In 1938, after the Ottakringer brewery was converted into a limited partnership (the Harmer family had taken it over from the Kuffner family and asked him for his support, since they had absolutely no idea about the brewing industry), he became a member of the board of directors and head of the brewery. At the same time he was withdrawing from the management of the Schwechat brewery and instead joined its supervisory board. In the same year he also withdrew from Ottakring and moved to Addis Ababa for six months to manage the repair and expansion of the San Giorgio brewery there. He experienced this as a particularly beautiful and interesting time that he would always look back on with pleasure.

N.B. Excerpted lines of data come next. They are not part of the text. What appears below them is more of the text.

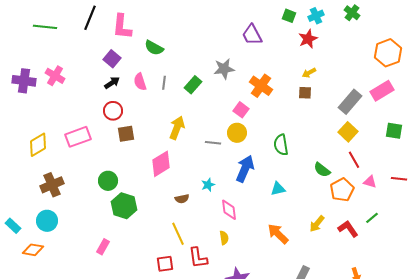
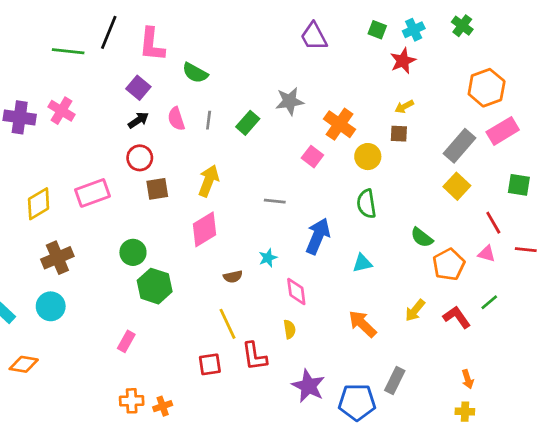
green line: (45, 27) -> (68, 51), moved
purple trapezoid: (252, 35) -> (314, 36), moved
orange hexagon: (388, 53) -> (487, 88), moved
yellow arrow: (177, 128) -> (209, 181), moved
yellow circle: (237, 133) -> (368, 157), moved
red line: (354, 160) -> (493, 223), moved
orange diamond: (33, 250) -> (24, 364), moved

In 1939, after his return, he took over the position of CEO of the Stadlauer malt factory, a large commercial malt house that was acquired in 1938 at the request of the owners at the time. A post-war report says: Gerhard could only reach the malt factory from Floridsdorf by bicycle. Hardly arrived in the morning, he had to follow the “wishes” of the Russians almost every day, who always wanted to lock him up. He had to try to get back what the Russians had stolen from the big silo overnight. Instead of barley or malt, peas, beans, rice and the like were stored in the silo. “Since the Red Army does not steal it must have been the Austrians”.
Gerhard falls off his horse while riding, falls into a stream, is only rescued after seven hours and taken to the hospital, which he cannot leave until eight months. He is subsequently declared unfit for war and thus saves himself an assignment in World War II. 1947 – 48 he is chairman of the supervisory board of the Schwechat brewery.
After the death of his mother (Martha Eisl dies on November 10, 1959), he supported his son Heinrich and his daughter-in-law Johanna with generous financial means in 1963 to build their house in Hettmannsdorf/Lower Austria. There, he then had his own room, spending the time reading dozen of detective novels in English with the greatest pleasure. You can still find them in a bookcase in the basement of the house. In the 1950s and 60s he was also the tenant of an approximately 2,500 hectare hunt in Andau/Seewinkel/Burgenland. Every year numerous hunting guests were invited to small and large hunts. Quite often several hundred pheasants, hares and partridges lay on the route.
In 1970, after the merger with Wolfrum, Gerhard became together with Manfred I., Gustav I. and Georg IV. J. E. General Partner of the United Yeast Factory Mautner Markhof & Wolfrum.
He had been a widower since June 19, 1966, and passed away on March 16, 1971 on a ship near Izmir.